Westösterreich

(Stand: 22. August 2016)

Worum geht's

  • Klassische Strukturen in kerngesundem Wirtschaftsraum
  • Gut gepflegt: Kontakte nach Deutschland, Italien, Liechtenstein und in die Schweiz
  • Wenig Wettbewerb über Grenzen der Bundesländer hinweg

Die Alpenregion zählt derzeit zu den dynamischsten der Republik. Umso überraschender, dass der Markt für Wirtschaftsanwälte dennoch überschaubar bleibt. Erfolgsfaktoren sind die finanzielle Integration und ein grenzüberschreitendes Netzwerk.

Dornbirn, Innsbruck oder Bregenz – die Orte stehen für wirtschaftliche Potenz und Dynamik. Der Anwaltsmarkt und die Binnenorganisation der Kanzleien weisen dagegen vielfach noch eher klassische Strukturen auf, die sich so in den Wirtschaftskanzleien in Wien, Linz oder Graz nur noch vereinzelt finden.

So besteht die durchschnittliche Kanzlei in Westösterreich aus einer Handvoll Juristen – was sich in einer Regiegemeinschaft noch gut abbilden lässt. Eine derartige Organisation hemmt jedoch Spezialisierungs- und Wachstumsmöglichkeiten.

Integration als Schub

Eine der ersten Kanzleien, die das erkannt hat, ist Czernich Haidlen Guggenberger & Partner. Sie wagte 2012 die finanzielle Integration und machte dadurch einen enormen Schub. Denn CHG konnte dadurch Spezialisierungen vorantreiben und so weiter wachsen. Heute gehört sie zu den bekanntesten Einheiten im Innsbrucker Markt.

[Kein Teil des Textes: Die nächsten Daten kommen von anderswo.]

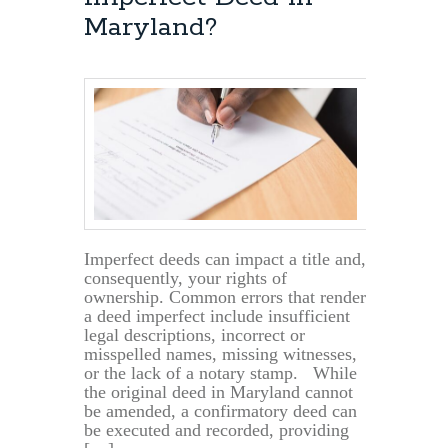
Maryland?
Imperfect deeds can impact a title and,
consequently, your rights of
ownership. Common errors that render
a deed imperfect include insufficient
legal descriptions, incorrect or
misspelled names, missing witnesses,
or the lack of a notary stamp. While
the original deed in Maryland cannot
be amended, a confirmatory deed can
be executed and recorded, providing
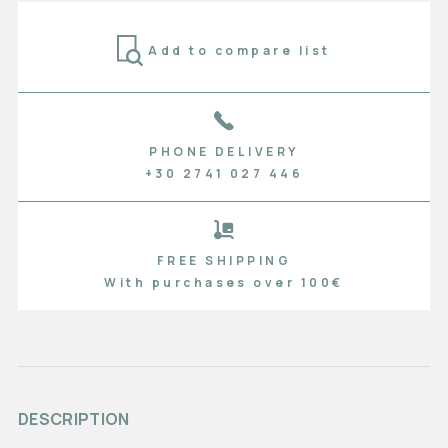
Add to compare list
PHONE DELIVERY
+30 2741 027 446
FREE SHIPPING
With purchases over 100€
DESCRIPTION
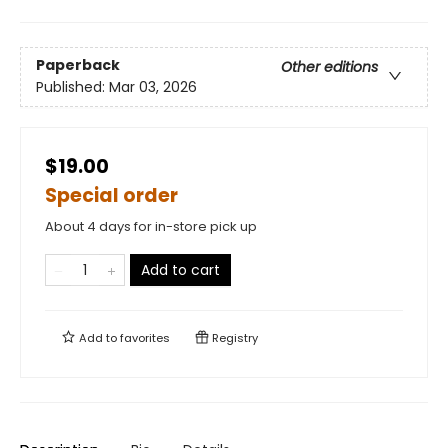
Paperback
Other editions
Published:
Mar 03, 2026
$19.00
Special order
About 4 days for in-store pick up
Add to cart
Add to
favorites
Registry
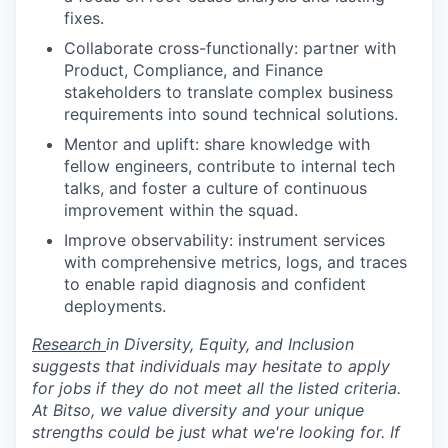
fixes.
Collaborate cross-functionally: partner with
Product, Compliance, and Finance
stakeholders to translate complex business
requirements into sound technical solutions.
Mentor and uplift: share knowledge with
fellow engineers, contribute to internal tech
talks, and foster a culture of continuous
improvement within the squad.
Improve observability: instrument services
with comprehensive metrics, logs, and traces
to enable rapid diagnosis and confident
deployments.
Research
in Diversity, Equity, and Inclusion
suggests that individuals may hesitate to apply
for jobs if they do not meet all the listed criteria.
At Bitso, we value diversity and your unique
strengths could be just what we're looking for. If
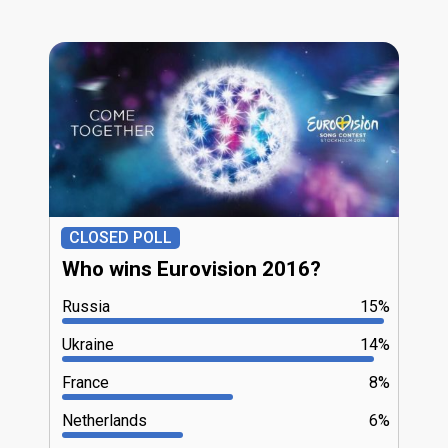
CLOSED POLL
Who wins Eurovision 2016?
Russia
15%
Ukraine
14%
France
8%
Netherlands
6%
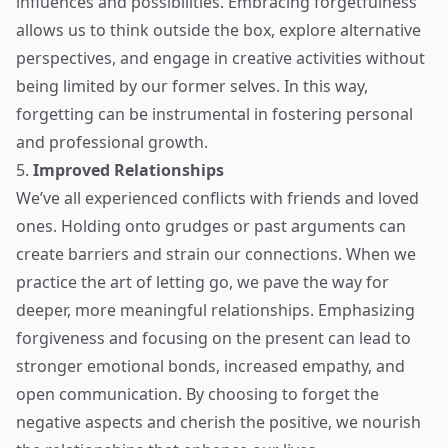
influences and possibilities. Embracing forgetfulness
allows us to think outside the box, explore alternative
perspectives, and engage in creative activities without
being limited by our former selves. In this way,
forgetting can be instrumental in fostering personal
and professional growth.
5.
Improved Relationships
We’ve all experienced conflicts with friends and loved
ones. Holding onto grudges or past arguments can
create barriers and strain our connections. When we
practice the art of letting go, we pave the way for
deeper, more meaningful relationships. Emphasizing
forgiveness and focusing on the present can lead to
stronger emotional bonds, increased empathy, and
open communication. By choosing to forget the
negative aspects and cherish the positive, we nourish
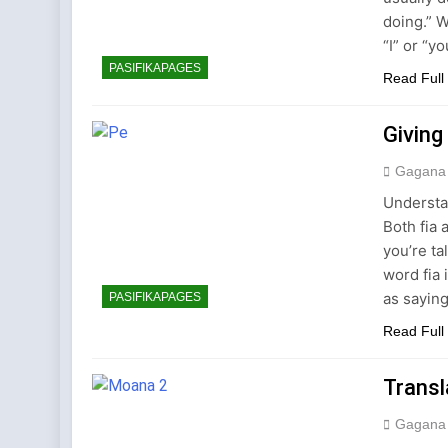
doing.” 
“I” or “
PASIFIKAPAGES
Read Full
Giving
Gagana
Understa
Both fia
you’re ta
word fia 
as saying
PASIFIKAPAGES
Read Full
Trans
Gagana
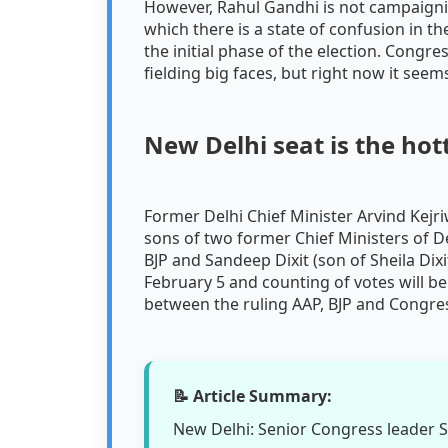
However, Rahul Gandhi is not campaignin
which there is a state of confusion in 
the initial phase of the election. Congr
fielding big faces, but right now it see
New Delhi seat is the hot
Former Delhi Chief Minister Arvind Kejri
sons of two former Chief Ministers of D
BJP and Sandeep Dixit (son of Sheila Dixi
February 5 and counting of votes will be
between the ruling AAP, BJP and Congres
📝 Article Summary:
New Delhi: Senior Congress leader Sac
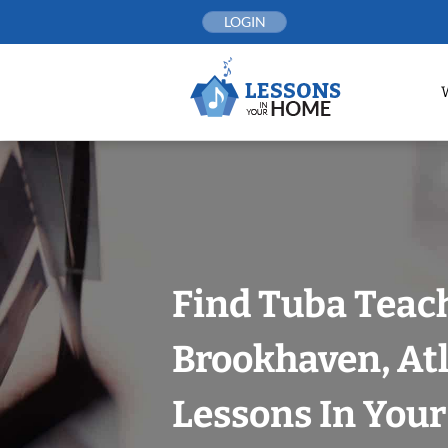
Skip
LOGIN
to
content
Find Tuba Teach
Brookhaven, At
Lessons In You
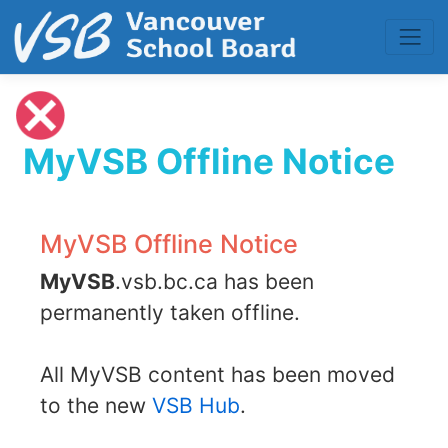
MyVSB Offline Notice
MyVSB Offline Notice
MyVSB
.vsb.bc.ca has been
permanently taken offline.
All MyVSB content has been moved
to the new
VSB Hub
.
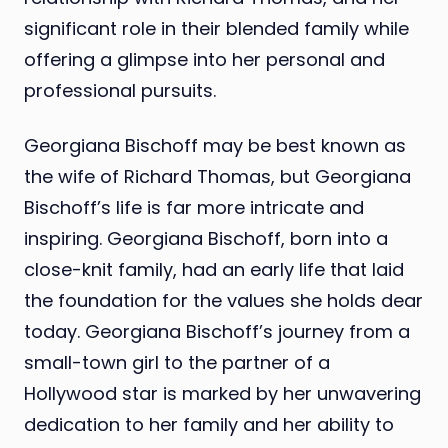
significant role in their blended family while
offering a glimpse into her personal and
professional pursuits.
Georgiana Bischoff may be best known as
the wife of Richard Thomas, but Georgiana
Bischoff’s life is far more intricate and
inspiring. Georgiana Bischoff, born into a
close-knit family, had an early life that laid
the foundation for the values she holds dear
today. Georgiana Bischoff’s journey from a
small-town girl to the partner of a
Hollywood star is marked by her unwavering
dedication to her family and her ability to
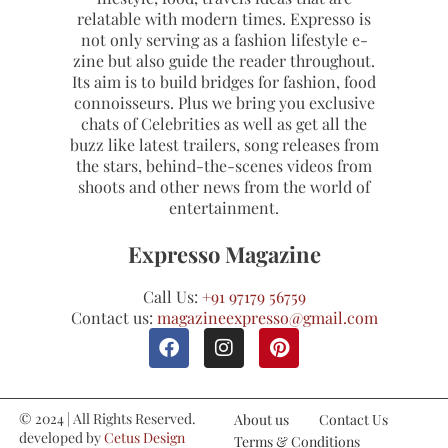
relatable with modern times. Expresso is
not only serving as a fashion lifestyle e-
zine but also guide the reader throughout.
Its aim is to build bridges for fashion, food
connoisseurs. Plus we bring you exclusive
chats of Celebrities as well as get all the
buzz like latest trailers, song releases from
the stars, behind-the-scenes videos from
shoots and other news from the world of
entertainment.
Expresso Magazine
Call Us:
+91 97179 56759
Contact us:
magazineexpresso@gmail.com
© 2024 | All Rights Reserved.
About us
Contact Us
developed by
Cetus Design
Terms & Conditions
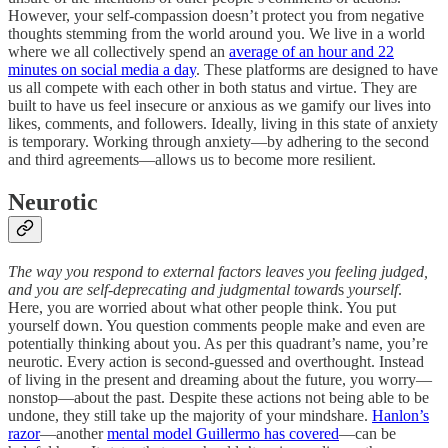
However, your self-compassion doesn’t protect you from negative
thoughts stemming from the world around you. We live in a world
where we all collectively spend an
average of an hour and 22
minutes on social media a day
. These platforms are designed to have
us all compete with each other in both status and virtue. They are
built to have us feel insecure or anxious as we gamify our lives into
likes, comments, and followers. Ideally, living in this state of anxiety
is temporary. Working through anxiety—by adhering to the second
and third agreements—allows us to become more resilient.
Neurotic
The way you respond to external factors leaves you feeling judged,
and you are self-deprecating and judgmental toward
s
yourself
.
Here, you are worried about what other people think. You put
yourself down. You question comments people make and even are
potentially thinking about you. As per this quadrant’s name, you’re
neurotic. Every action is second-guessed and overthought. Instead
of living in the present and dreaming about the future, you worry—
nonstop—about the past. Despite these actions not being able to be
undone, they still take up the majority of your mindshare.
Hanlon’s
razor
—another
mental model Guillermo has covered
—can be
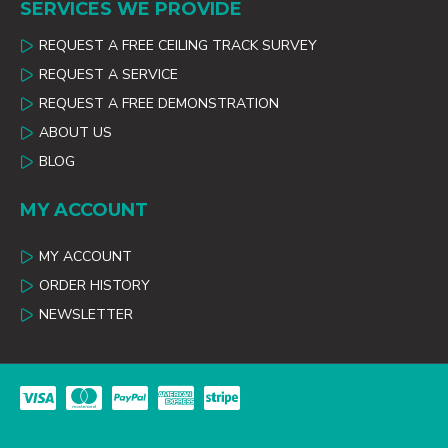
SERVICES WE PROVIDE
REQUEST A FREE CEILING TRACK SURVEY
REQUEST A SERVICE
REQUEST A FREE DEMONSTRATION
ABOUT US
BLOG
MY ACCOUNT
MY ACCOUNT
ORDER HISTORY
NEWSLETTER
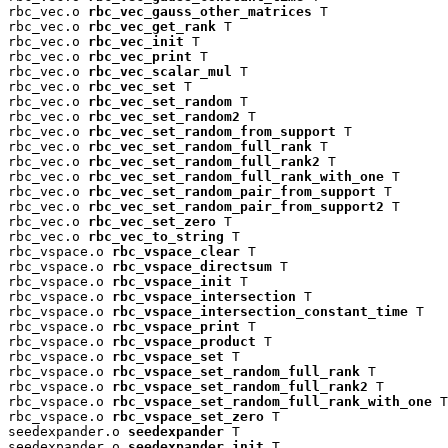
rbc_vec.o 
rbc_vec_gauss_other_matrices
 T

rbc_vec.o 
rbc_vec_get_rank
 T

rbc_vec.o 
rbc_vec_init
 T

rbc_vec.o 
rbc_vec_print
 T

rbc_vec.o 
rbc_vec_scalar_mul
 T

rbc_vec.o 
rbc_vec_set
 T

rbc_vec.o 
rbc_vec_set_random
 T

rbc_vec.o 
rbc_vec_set_random2
 T

rbc_vec.o 
rbc_vec_set_random_from_support
 T

rbc_vec.o 
rbc_vec_set_random_full_rank
 T

rbc_vec.o 
rbc_vec_set_random_full_rank2
 T

rbc_vec.o 
rbc_vec_set_random_full_rank_with_one
 T

rbc_vec.o 
rbc_vec_set_random_pair_from_support
 T

rbc_vec.o 
rbc_vec_set_random_pair_from_support2
 T

rbc_vec.o 
rbc_vec_set_zero
 T

rbc_vec.o 
rbc_vec_to_string
 T

rbc_vspace.o 
rbc_vspace_clear
 T

rbc_vspace.o 
rbc_vspace_directsum
 T

rbc_vspace.o 
rbc_vspace_init
 T

rbc_vspace.o 
rbc_vspace_intersection
 T

rbc_vspace.o 
rbc_vspace_intersection_constant_time
 T

rbc_vspace.o 
rbc_vspace_print
 T

rbc_vspace.o 
rbc_vspace_product
 T

rbc_vspace.o 
rbc_vspace_set
 T

rbc_vspace.o 
rbc_vspace_set_random_full_rank
 T

rbc_vspace.o 
rbc_vspace_set_random_full_rank2
 T

rbc_vspace.o 
rbc_vspace_set_random_full_rank_with_one
 T

rbc_vspace.o 
rbc_vspace_set_zero
 T

seedexpander.o 
seedexpander
 T

seedexpander.o 
seedexpander_init
 T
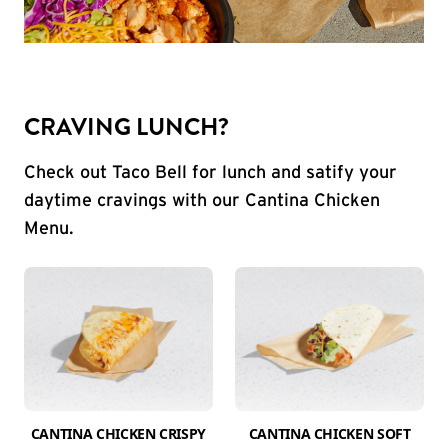
CRAVING LUNCH?
Check out Taco Bell for lunch and satify your
daytime cravings with our Cantina Chicken
Menu.
CANTINA CHICKEN CRISPY
CANTINA CHICKEN SOFT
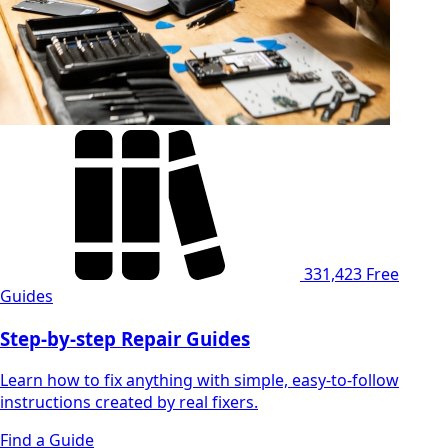
331,423
Free
Guides
Step-by-step Repair Guides
Learn how to fix anything with simple, easy-to-follow
instructions created by real fixers.
Find a Guide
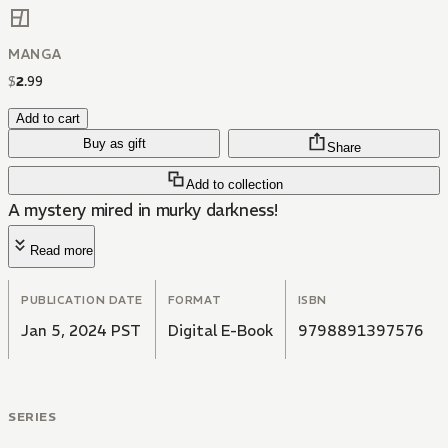
MANGA
$
2
.
99
Add to cart
Buy as gift
Share
Add to collection
A mystery mired in murky darkness!
Read more
PUBLICATION DATE
FORMAT
ISBN
Jan 5, 2024 PST
Digital E-Book
9798891397576
SERIES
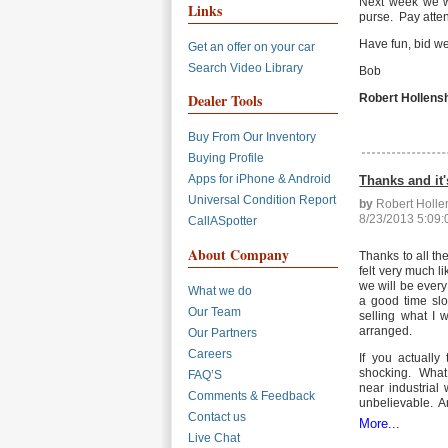
Next week we wi
Links
purse. Pay atte
Have fun, bid wel
Get an offer on your car
Search Video Library
Bob
Dealer Tools
Robert Hollens
Buy From Our Inventory
Buying Profile
Apps for iPhone & Android
Thanks and it'
Universal Condition Report
by
Robert Holl
8/23/2013 5:09
CallASpotter
About Company
Thanks to all th
felt very much li
we will be every
What we do
a good time slot
Our Team
selling what I w
arranged.
Our Partners
Careers
If you actually
shocking. What I
FAQ’S
near industrial
Comments & Feedback
unbelievable. An
Contact us
More...
Live Chat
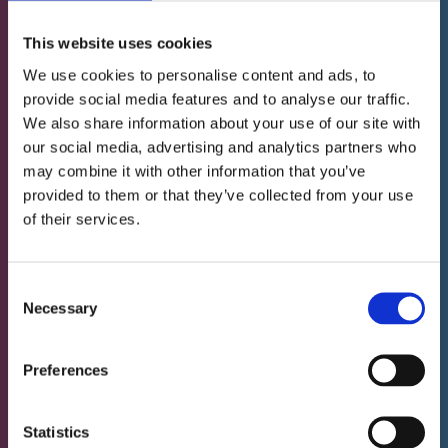
This website uses cookies
We use cookies to personalise content and ads, to
For all inquiries about our services you can use
provide social media features and to analyse our traffic.
the free teleconsultation service. You can
We also share information about your use of our site with
communicate with us in English, French, German
our social media, advertising and analytics partners who
or Letzebuergesch.*
may combine it with other information that you’ve
provided to them or that they’ve collected from your use
of their services.
Book a free call
Consent
Necessary
Selection
Or by email to:
infos@neurofeedback-luxembourg.com
Preferences
* Our website is presented in multiple languages so
Statistics
that a greater number of people can learn about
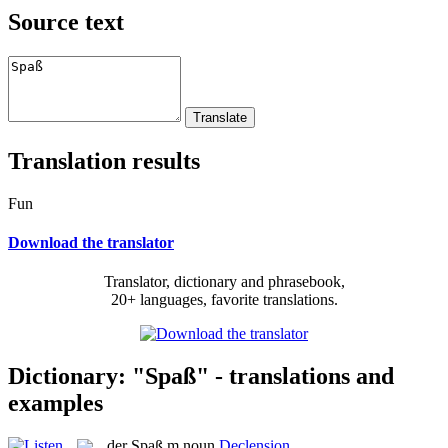
Source text
Translation results
Fun
Download the translator
Translator, dictionary and phrasebook,
20+ languages, favorite translations.
Dictionary: "Spaß" - translations and
examples
der
Spaß
m
noun
Declension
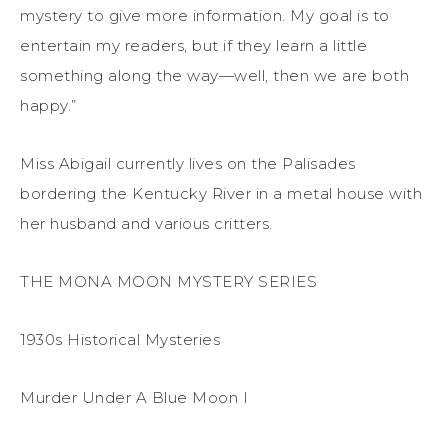
mystery to give more information. My goal is to
entertain my readers, but if they learn a little
something along the way—well, then we are both
happy.”
Miss Abigail currently lives on the Palisades
bordering the Kentucky River in a metal house with
her husband and various critters.
THE MONA MOON MYSTERY SERIES
1930s Historical Mysteries
Murder Under A Blue Moon I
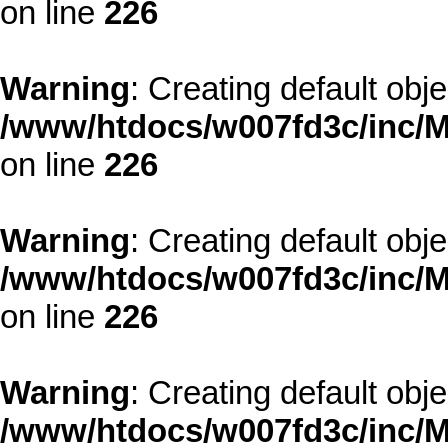
on line
226
Warning
: Creating default obj
/www/htdocs/w007fd3c/inc/M
on line
226
Warning
: Creating default obj
/www/htdocs/w007fd3c/inc/M
on line
226
Warning
: Creating default obj
/www/htdocs/w007fd3c/inc/M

Eine weitere ist Greiter Pegger Kofler & Partner, die eine lange Tradition in Innsbruck hat und zuletzt mit der Beratung von Dennree beim Kauf von einigen Zielpunkt-Filialen für Aufmerksamkeit sorgte.

Binder Grösswang zählt ebenfalls zum Kreis der wichtigsten Wirtschaftskanzleien in der Tiroler Hauptstadt. Sie gehört österreichweit ohnehin zu den am besten gemanagten Kanzleien und stützt sich in Westösterreich auch auf ihr Wiener Büro als Backoffice, auf das sie jederzeit zurückgreifen kann. Mandate, die nicht vor Ort bearbeitet werden können, gehen an die Spezialisten in Wien.

Kleiner Grenzverkehr

Wichtiger als die Verbindung nach Wien ist für die meisten Kanzleien aber die Achse nach Italien, Liechtenstein, Deutschland und in die Schweiz – zu den unmittelbaren europäischen Nachbarn besteht reger Kontakt in Mandaten. Mit grenzüberschreitenden Netzwerken können unter anderem Czernich Haidlen Guggenberger & Partner, Thurnher Wittwer Pfefferkorn und Greiter Pegger Kofler & Partner punkten.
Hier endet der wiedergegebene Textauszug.